But in late September, authorities shut down passenger rail service and slowed freight service through San Clemente because the tracks here are in danger of sliding into the ocean. 

“You just got Mother Nature at work on two sides,” said Darrell Johnson, CEO of the Orange County Transportation Authority, the county’s transit planning commission. “On the ocean side, you’ve got sea-level rise, higher tide, storm surges. We had Hurricane Kay in the early part of September.”

And on the inland side of the tracks, the slope is eroding — pushing the tracks outward more than 2 feet in the past year or so. 

Southern California’s economy and identity are intimately tied to its beaches. But the coast is now facing a reckoning with its history of beachfront development and the climate crisis, and that’s all coming to a head along this iconic rail line.

The transportation authority’s short-term plan to secure the tracks is to pile up more riprap to hold back the waves and drive giant stakes, called soil nails, into the bedrock to try to stabilize the slope. 

“This is clearly some type of interim solution,” Johnson said. “The question is: Is it, you know, measured in years or decades?” 

It’s not just the railroad tracks that are threatened. Some of the homes above the tracks have already been deemed uninhabitable.

But this shoreline wasn’t always so vulnerable. There used to be a wide beach here between the train tracks and the ocean.

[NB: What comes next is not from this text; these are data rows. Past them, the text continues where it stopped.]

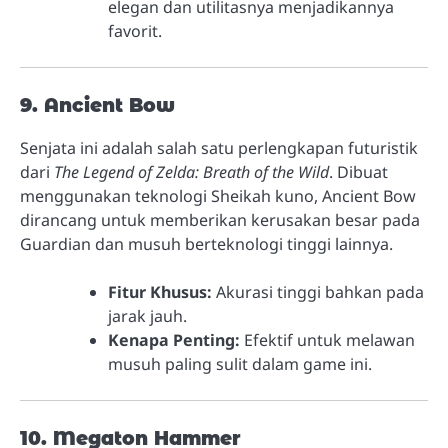
elegan dan utilitasnya menjadikannya
favorit.
9. Ancient Bow
Senjata ini adalah salah satu perlengkapan futuristik
dari
The Legend of Zelda: Breath of the Wild
. Dibuat
menggunakan teknologi Sheikah kuno, Ancient Bow
dirancang untuk memberikan kerusakan besar pada
Guardian dan musuh berteknologi tinggi lainnya.
Fitur Khusus:
Akurasi tinggi bahkan pada
jarak jauh.
Kenapa Penting:
Efektif untuk melawan
musuh paling sulit dalam game ini.
10. Megaton Hammer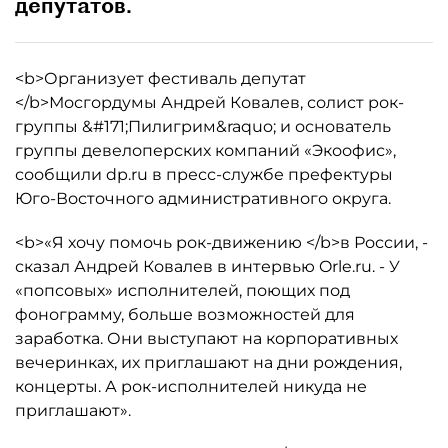
депутатов.
<b>Организует фестиваль депутат
</b>Мосгордумы Андрей Ковалев, солист рок-
группы &#171;Пилигрим&raquo; и основатель
группы девелоперских компаний «Экоофис»,
сообщили dp.ru в пресс-службе префектуры
Юго-Восточного административного округа.
<b>«Я хочу помочь рок-движению </b>в России, -
сказал Андрей Ковалев в интервью Orle.ru. - У
«попсовых» исполнителей, поющих под
фонограмму, больше возможностей для
заработка. Они выступают на корпоративных
вечеринках, их приглашают на дни рождения,
концерты. А рок-исполнителей никуда не
приглашают».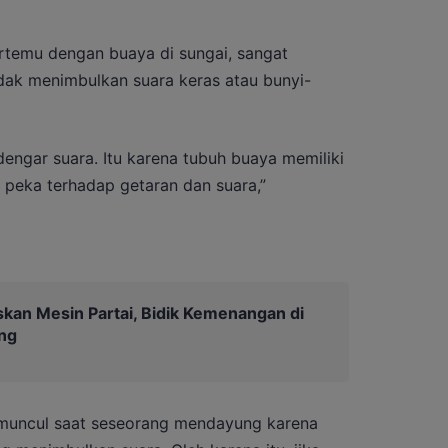
ertemu dengan buaya di sungai, sangat
idak menimbulkan suara keras atau bunyi-
engar suara. Itu karena tubuh buaya memiliki
ng peka terhadap getaran dan suara,”
kan Mesin Partai, Bidik Kemenangan di
ng
 muncul saat seseorang mendayung karena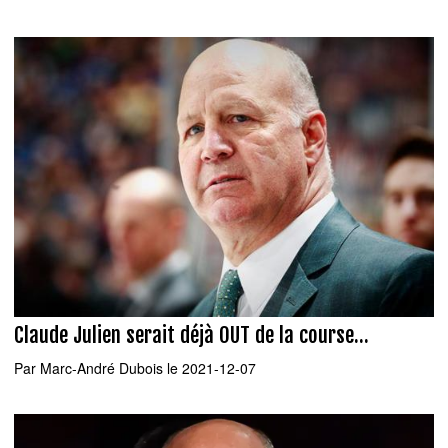
Claude Julien serait déjà OUT de la course...
Par
Marc-André Dubois
le 2021-12-07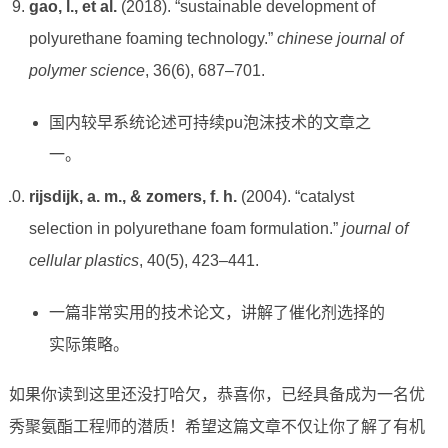
gao, l., et al.
(2018). “sustainable development of
polyurethane foaming technology.”
chinese journal of
polymer science
, 36(6), 687–701.
国内较早系统论述可持续pu泡沫技术的文章之
一。
rijsdijk, a. m., & zomers, f. h.
(2004). “catalyst
selection in polyurethane foam formulation.”
journal of
cellular plastics
, 40(5), 423–441.
一篇非常实用的技术论文，讲解了催化剂选择的
实际策略。
如果你读到这里还没打哈欠，恭喜你，已经具备成为一名优
秀聚氨酯工程师的潜质！希望这篇文章不仅让你了解了有机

“They had volleyball courts, there were showers,” said Debbie Sheldrake, who’s been surfing off this coast for 30 years. “None of that is there anymore, it’s all gone.”

Sand helps buffer the coast from storms, like a referee keeping the sometimes wild Pacific Ocean at arm’s length — or beach’s length. It keeps the waves from digging into the base of coastal bluffs.

So what happened to all that sand? The ocean has been sucking up sand faster than it can be replaced, according to Brett Sanders, a professor of civil and environmental engineering at the University of California, Irvine. Besides storm surges and sea-level rise, there’s also an inland side to the problem, he said.

“We’ve kind of been slowly starving our coasts of the sediment supply that it needs to be healthy and resilient,” Sanders said.

In this aerial view, train tracks follow along a coastline now devoid of all sand, near the exclusive Cyprus Shore residential community in San Clemente, California, on October 12, 2022.
In this aerial view, train tracks follow along a coastline now devoid of all sand in San Clemente, California, on Oct. 12. (Robyn Beck/AFP via Getty Images)

For one thing, concrete and landscaping trap sediment that otherwise can be washed out to the ocean and become sand. And then there’s California’s ongoing drought.

“Because of our drought, we haven’t had storms, big storms washing sediment to the coast at the rate we have in the past,” Sanders said. 

The state and federal government have replenished beach sand in other parts of California over the years. San Clemente’s main beach is scheduled to get a load of sand next fall — 250,000 cubic yards at a cost of $15.1 million.

San Clemente Mayor Pro Tem Chris Duncan wants more solutions like this to protect the town’s vulnerable coastline. If the beach disappears, he said, so does the town’s whole reason for being.

“The identity of the town and the economy of the town are completely and totally tied to the beach,” Duncan said. “It’s part of the heart and soul of people who live in San Clemente.”

The train does bring tourists to the town, Duncan said, and some San Clemente residents use it to commute to Los Angeles and elsewhere. But without a long-term plan to protect the coast, he doesn’t see how the tracks are any match for Mother Nature.